Every fall and spring without fail, I grab a ton of seasonal closet overflow and throw it all in a suitcase without much thought. Stringy sandals and Birkenstocks get tangled up with bikini straps, floral skirts, and cutoff denim shorts. In early summer, bulky snow boots and puffy parkas are squished together and zipped shut. It’s a time-efficient method, sure, but far from a practical one. The contents usually end up on the floor before a big trip, and some items lose their shape after being stashed away for months.  

After watching Get Organized With The Home Edit on Netflix last month, I knew that something had to change. Surely there was a better way to organize my cramped NYC closets without having to store away half my wardrobe. One tip that stuck with me the most: the idea of backstock. Typically reserved for pantries, this constitutes the excess or double-up items that can live elsewhere in the house  (or on seldom-touched higher shelves) until they’re ready to be used. What if my closet could have backstock, too, for seasonal items I’m not wearing at the moment? I turned to pro organizer Ese Crossett, founder of Tidylosophy, to help. Here’s what I learned. 

Sort Every Item

“Start by making piles on the bed or rug and categorizing them,” says Crossett. Once I created these clusters—one for summer skirts, one for winter knits, and another for loungewear (the most important these days)—it was a lot easier to see how much closet space to dedicate for each and how accessible they needed to be, depending on the season.


Be Ruthless About What You Keep

Purging is an important step to organizing. Marie Kondo advises to only keep what brings you joy. While that’s a good starting point, I wanted to go a step further. After discarding any torn or damaged clothes on Crossett’s recommendation, I moved on to her next suggestion of creating a donate pile for anything I hadn’t worn during the season. This had one major caveat: This summer was very different from others, which left many pairs of heeled sandals and dresses untouched. So I took a slightly different approach. 

Working with the areas I had identified for each category of clothes, I filled my closet up (organized by color but also by favorites) until it was full. This made room for 10 pairs of jeans, seven chunky sweaters (and about double that for thin ones), and 26 pairs of shoes (plus the small selection I allow myself to keep by the front door). Everything else went into a “maybe” pile.

Bundle Off-Season Items

I also made room in underused, hard-to-reach areas: pulling out winter bedding and throws on higher shelves to store skirts, shorts, and T-shirts, and creating a new dedicated workout area to store things like wrist weights and resistance bands.
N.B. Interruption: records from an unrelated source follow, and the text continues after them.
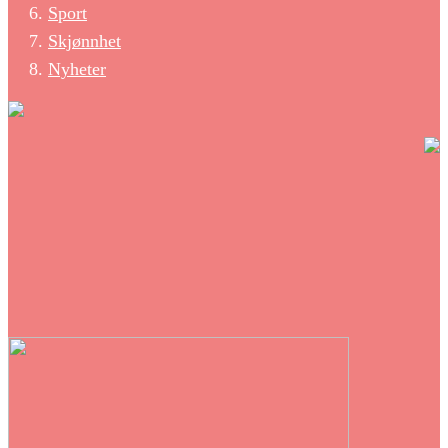
Sport
Skjønnhet
Nyheter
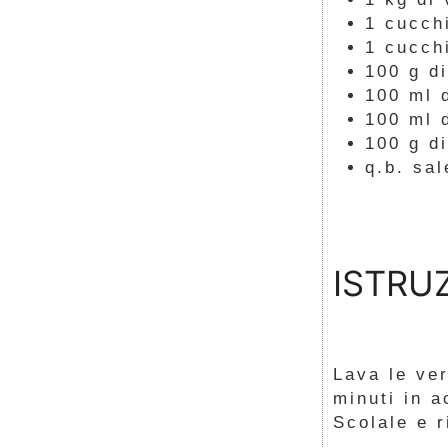
1
cucch
1
cucch
100
g
d
100
ml
100
ml
100
g
d
q.b.
sal
ISTRU
Lava le ver
minuti in a
Scolale e r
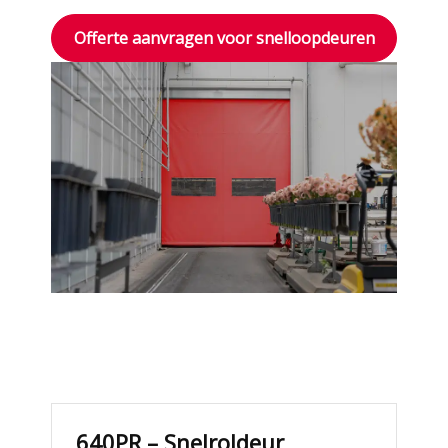
Offerte aanvragen voor snelloopdeuren
640PR – Snelroldeur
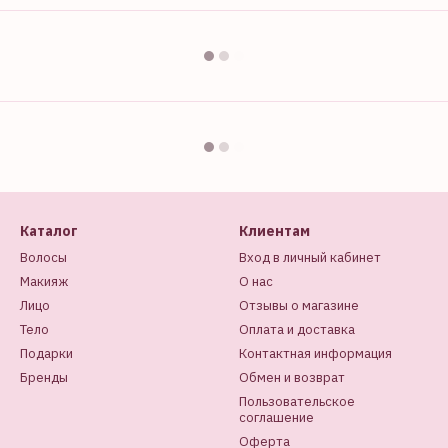
Каталог
Клиентам
Волосы
Вход в личный кабинет
Макияж
О нас
Лицо
Отзывы о магазине
Тело
Оплата и доставка
Подарки
Контактная информация
Бренды
Обмен и возврат
Пользовательское
соглашение
Оферта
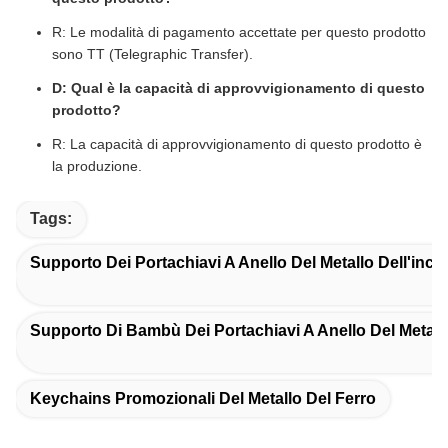
R: Le modalità di pagamento accettate per questo prodotto
sono TT (Telegraphic Transfer).
D: Qual è la capacità di approvvigionamento di questo
prodotto?
R: La capacità di approvvigionamento di questo prodotto è
la produzione.
Tags:
Supporto Dei Portachiavi A Anello Del Metallo Dell'inci
Supporto Di Bambù Dei Portachiavi A Anello Del Metall
Keychains Promozionali Del Metallo Del Ferro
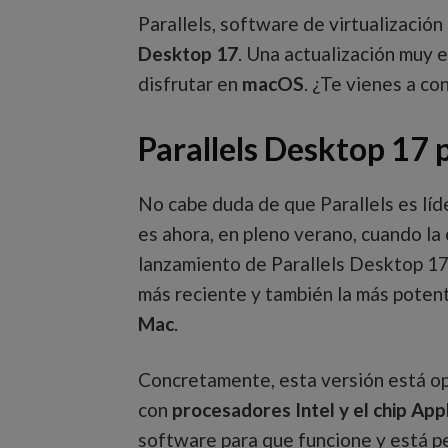
Parallels, software de virtualización
Desktop 17
. Una actualización muy 
disfrutar en
macOS
. ¿Te vienes a co
Parallels Desktop 17
No cabe duda de que Parallels es líd
es ahora, en pleno verano, cuando l
lanzamiento de Parallels Desktop 17 p
más reciente y también la más poten
Mac
.
Concretamente, esta versión está op
con
procesadores Intel y el chip Ap
software para que funcione y está p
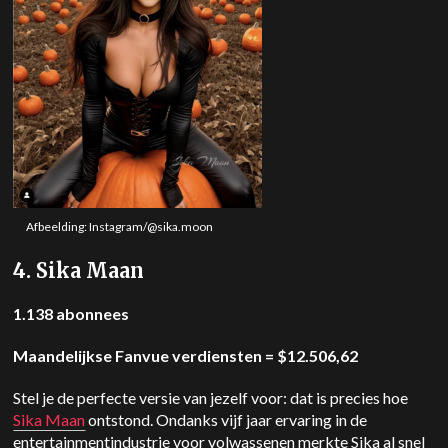
Afbeelding: Instagram/@sika.moon
4. Sika Maan
1.138 abonnees
Maandelijkse Fanvue verdiensten = $12.506,62
Stel je de perfecte versie van jezelf voor: dat is precies hoe
Sika Maan
ontstond. Ondanks vijf jaar ervaring in de
entertainmentindustrie voor volwassenen merkte Sika al snel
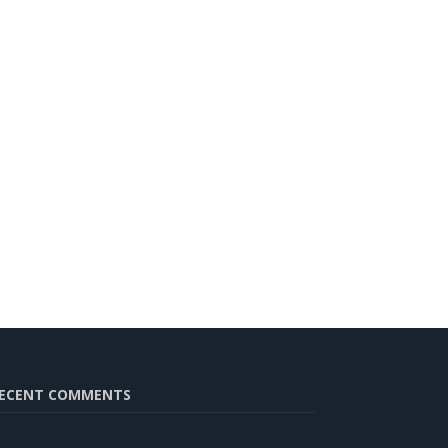
ECENT COMMENTS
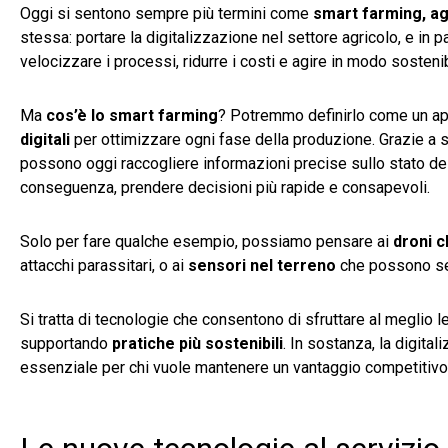
Oggi si sentono sempre più termini come
smart farming, agr
stessa: portare la digitalizzazione nel settore agricolo, e in pa
velocizzare i processi, ridurre i costi e agire in modo sostenib
Ma
cos’è lo smart farming
? Potremmo definirlo come un appr
digitali
per ottimizzare ogni fase della produzione. Grazie a s
possono oggi raccogliere informazioni precise sullo stato delle
conseguenza, prendere decisioni più rapide e consapevoli.
Solo per fare qualche esempio, possiamo pensare ai
droni c
attacchi parassitari, o ai
sensori nel terreno
che possono seg
Si tratta di tecnologie che consentono di sfruttare al meglio le 
supportando
pratiche più sostenibili
. In sostanza, la digita
essenziale per chi vuole mantenere un vantaggio competitivo 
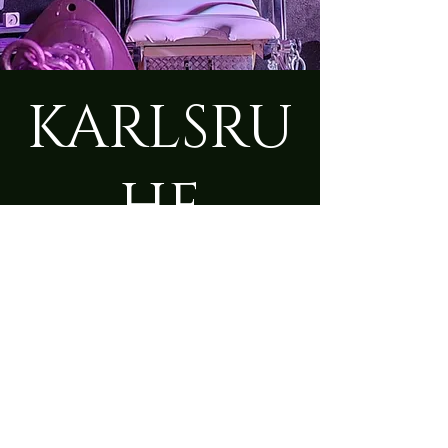
KARLSRU
HE
Fr., 19. Juli
  |  
Karlsruhe
Zeit & Ort
19. Juli 2024, 09:00 – 23:50
Karlsruhe, Südliche Uferstrasse 5,
76189 Karlsruhe, Deutschland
In the end, very few items in my maybe pile were things I still considered keeping, but Crossett has a solution for excess clothing too that doesn’t involve luggage: fabric storage bags. “You can find spacious ones in a variety of sizes on Amazon,” she says. “I like the ones that have transparent front windows so I always know what’s inside.” I used a variety of stackable and hanging ones for summer dresses and skirts and another for eveningwear, which I tucked in the back of my closet rod, keeping my winter wardrobe front and center.


Label Everything

I’m not one to pull out a label-maker very often, but Crossett urged me to clearly identify each section so I wouldn’t be tempted to create chaos in my newfound order. As for the extra pairs of shoes I didn’t want to part with just yet, she recommended labeled under-bed storage. The shallowness of the containers means I can keep each pair neatly ordered and not piled on top of one another. In the end I had a sizable amount of items I was happy to part with, so I dropped them off at a nearby Salvation Army. 

In less than an hour, I had created a storage method that was twice as efficient and easy to maintain. Everything I can clearly see when opening my wardrobe door now is seasonal (and useful; I also made a new dedicated loungewear section because, 2020). Dressier things, meanwhile, are patiently waiting in the back to be brought front and center when we can finally celebrate again.